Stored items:
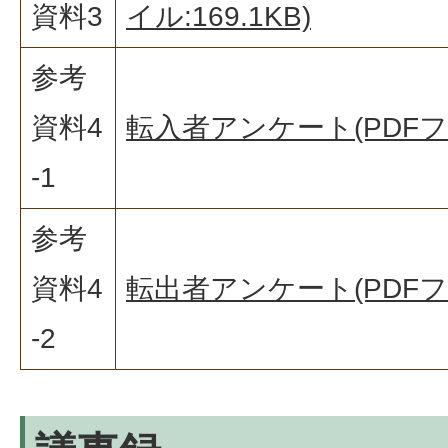
資料3
イル:169.1KB)
参考
資料4
転入者アンケート(PDFファイ
-1
参考
資料4
転出者アンケート(PDFファイ
-2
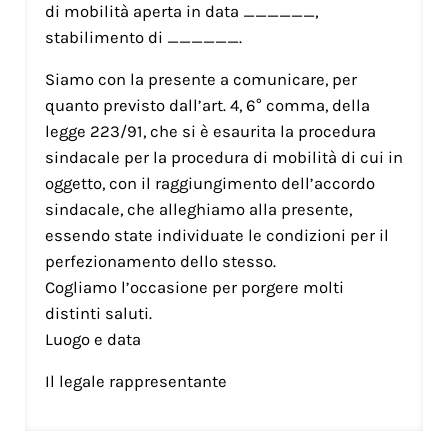
di mobilità aperta in data ______,
stabilimento di ______.
Siamo con la presente a comunicare, per
quanto previsto dall’art. 4, 6° comma, della
legge 223/91, che si è esaurita la procedura
sindacale per la procedura di mobilità di cui in
oggetto, con il raggiungimento dell’accordo
sindacale, che alleghiamo alla presente,
essendo state individuate le condizioni per il
perfezionamento dello stesso.
Cogliamo l’occasione per porgere molti
distinti saluti.
Luogo e data
Il legale rappresentante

**Exercise description:**
Reproduce the data above without a single change, please, but without its pictures.

**Completed task:**
資料3
イル:169.1KB)
参考
資料4
転入者アンケート(PDFファイ
-1
参考
資料4
転出者アンケート(PDFファイ
-2
di mobilità aperta in data ______,
stabilimento di ______.
Siamo con la presente a comunicare, per
quanto previsto dall’art. 4, 6° comma, della
legge 223/91, che si è esaurita la procedura
sindacale per la procedura di mobilità di cui in
oggetto, con il raggiungimento dell’accordo
sindacale, che alleghiamo alla presente,
essendo state individuate le condizioni per il
perfezionamento dello stesso.
Cogliamo l’occasione per porgere molti
distinti saluti.
Luogo e data
Il legale rappresentante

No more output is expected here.